Srila Prabhupada on Srimad Bhagavatam, Part 6
BY: SUN STAFF
Jan 18, 2011 CANADA (SUN) A serial exploration of Srila Prabhupada's preaching on Srimad Bhagavatam.
Today we continue with the Introduction to Srimad Bhagwatam -- 'A short life sketch and teachings of Lord Chaitanya, the Preacher of Srimad Bhagwatam.' In this section, Srila Prabhupada is introducing Sri Krsna Chaitanya, and describing various lila pastimes in which the Lord demonstrated His identity as the Supreme Personality of Godhead.
It's interesting to consider which pastimes Srila Prabhupada chose to present in this brief sketch of Lord Chaitanya's life for his Bhagwatam Introduction. Included in this section are the Appearance of the Lord and the Holy Name; pastimes of crying in His mother's lap and stopping when the Holy Name was sounded; His Annaprashan ceremony; meeting the snake, and being stolen by the thief; repeatedly spoiling a visiting brahman's bhoga offerings; teasing the girls as they worshipped Shiva for a good husband; opening His own school and teaching grammar; defeating the Kashmiri Pandit; and quelling the Kazi's resistance to sankirtan.
A short life sketch and teachings of Lord Chaitanya,
the Preacher of Srimad Bhagwatam
From Srimad Bhagwatam, Vol. I, First Part
So the Lord advented Himself on the Phalgooni Purnima evening of 1407 Shakabda and it was by the will of the Lord there was Lunar eclipse on that evening. It is the custom of the Hindu public to take bath in the Ganges or any other sacred river during the hours of eclipse and chant the Vedic mantras for purification. When Lord Chaitanya was born during the Lunar eclipse, the whole of India was roarning with holy sound of HARE KRISHNA HARE KRISHNA KRISHNA KRISHNA HARE HARE HARE RAMA HARE RAMA RAMA RAMA HARE HARE. These sixteen Names of the Lord are mentioned in many Puranas and Upanishads and they are described as the Tarak Brahman Name of this age. It is recommended in the Shastras that offenseless chanting of these holy names of the Lord can deliver a fallen soul from the material bondage. There are innumerable Names of the Lord both in India and outside and all of them are equally good because all of them indicate to the Supreme Personality of Godhead. But because these sixteen Names are specially recommended for this age, it is better that people may take advantage of the great Acharyas and their path who attained success by their practice of the rules in the Shastras (revealed scriptures).

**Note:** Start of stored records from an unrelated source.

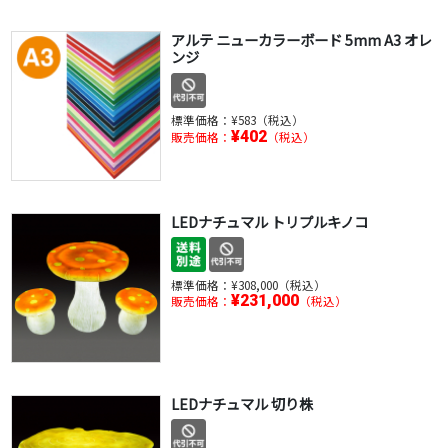
アルテ ニューカラーボード 5mm A3 オレ
ンジ
標準価格：
¥583（税込）
¥402
販売価格：
（税込）
LEDナチュマル トリプルキノコ
標準価格：
¥308,000（税込）
¥231,000
販売価格：
（税込）
LEDナチュマル 切り株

This co-incidence of the Lord's appearance and occurrence of the Lunar eclipse make it clear about the mission of the Lord. The mission of the Lord was to preach the importance of chanting the holy names of the Lord in this age of kali (quarrel). The present age is meant for quarrel even on trifle things and therefore the Shastras have recommended for this age a common platform of chanting the holy name of the Lord. Accompanied by melodious music people can hold meetings for glorifying the Lord in their respective languages and if such performances are executed in an offenseless manner, it is sure and certain that such persons will gradually attain spiritual perfection without any effort to undergo any other rigid methods In such meeting every one, the learned and the fool, the rich and the poor, the Hindus and Muslim, the Englishman and the Indian or the Chandala and the Brahmin, all can give an aural reception to the transcendental sound and thus purify the dust accumulated on the mirror of one's heart by unwanted association of material surroundings. And to confirm the Lord's mission all the people of the world will accept the holy name of the Lord as the common platform for Universal religion of the mankind. In other words the Advent of the Holy name took place along with the Advent of Lord Sri Chaitanya Mahaprabhu.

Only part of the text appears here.